On 7/3/25 18:11, Russ Allbery wrote:
Karl Berry <k...@freefriends.org> writes:
[...]
I'm far from familiar with the ins and outs of TAP and its conventional
usage, but it seems like a matter of semantics to me. It can be
convenient and intuitive to write a test such that it "fails", like
Sohan's example of a syscall with invalid arguments. The failure is
expected. Thus it's really a success, and the test could/should simply
be written to succeed? Syscall fails -> test succeeds.

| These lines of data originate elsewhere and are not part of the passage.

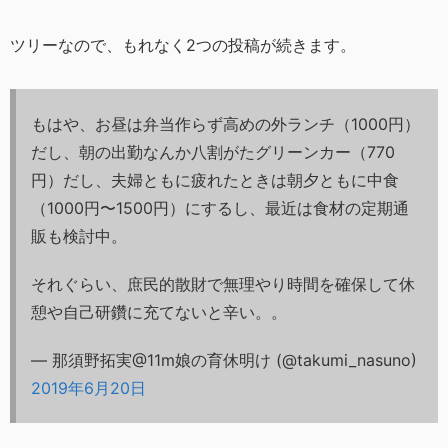
ツリーなので、もれなく2つの投稿が続きます。
もはや、お昼は弁当作らず高めの外ランチ（1000円）
だし、朝の出勤なんか八割がたグリーンカー（770
円）だし、夫婦ともに疲れたときは朝夕ともに中食
（1000円〜1500円）にするし、最近は食材の定期通
販も検討中。
それぐらい、庶民的散財で無理やり時間を確保して休
憩や自己研鑽に充てないと辛い。。
— 那須野拓実@11m娘の育休明け (@takumi_nasuno)
2019年6月20日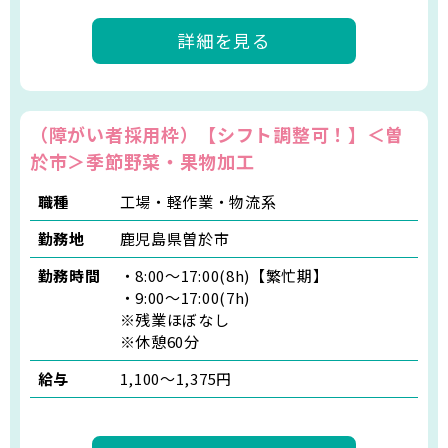
詳細を見る
（障がい者採用枠）【シフト調整可！】＜曽
於市＞季節野菜・果物加工
職種
工場・軽作業・物流系
勤務地
鹿児島県曽於市
勤務時間
・8:00～17:00(8h)【繁忙期】
・9:00～17:00(7h)
※残業ほぼなし
※休憩60分
給与
1,100〜1,375円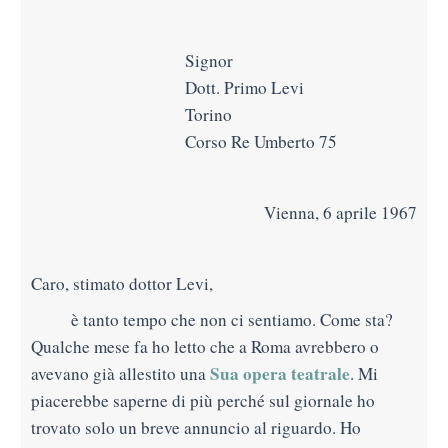
Signor
Dott. Primo Levi
Torino
Corso Re Umberto 75
Vienna, 6 aprile 1967
Caro, stimato dottor Levi,
è tanto tempo che non ci sentiamo. Come sta?
Qualche mese fa ho letto che a Roma avrebbero o
Sua opera teatrale
avevano già allestito una
. Mi
piacerebbe saperne di più perché sul giornale ho
trovato solo un breve annuncio al riguardo. Ho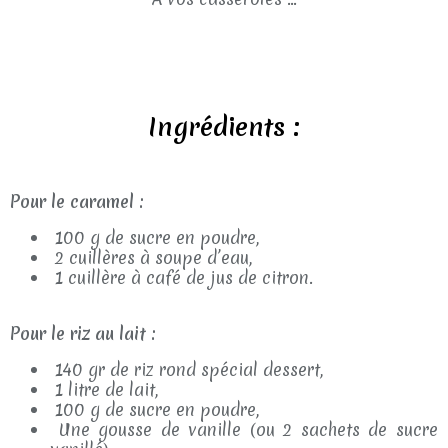
Ingrédients :
Pour le caramel :
100 g de sucre en poudre,
2 cuillères à soupe d’eau,
1 cuillère à café de jus de citron.
Pour le riz au lait :
140 gr de riz rond spécial dessert,
1 litre de lait,
100 g de sucre en poudre,
Une gousse de vanille (ou 2 sachets de sucre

Oh, I see. The expected *behavior* is identical: the test is expected to
fail, and if the test passes, that's an error that the harness should
report. But the human-directed *meaning* is different: the test does not
represent some known-to-not-work bug or missing feature that will
eventually be fixed, but rather is just a more convenient way to write the
test.
This confusion comes from not clearly thinking through what the test
*is*. A proper test verifies conformance to a specification. The
example from the DejaGnu manual is a specification "The sun shall
shine." and a test "The sun is shining." which passes or fails depending
on whether it is day or night.
In this case, the specification is "The syscall shall return an error if
given an invalid argument." and the test provides an invalid argument
and expects an error return code. The test *passes* ("ok" in TAP) *if*
*and* *only* *if* the syscall reports failure when given an invalid
argument.
I haven't encountered that scenario before, and indeed I don't believe TAP
includes any semantics for that.
TAP *should* *not* have semantics for that. TAP scripts are supposed to
be runnable directly or through trivial harnesses like piping the output
through `grep 'not ok'`. If the meaning of "ok" and "not ok" could be
inverted on a test-by-test basis, there would be room for endless confusion.
-- Jacob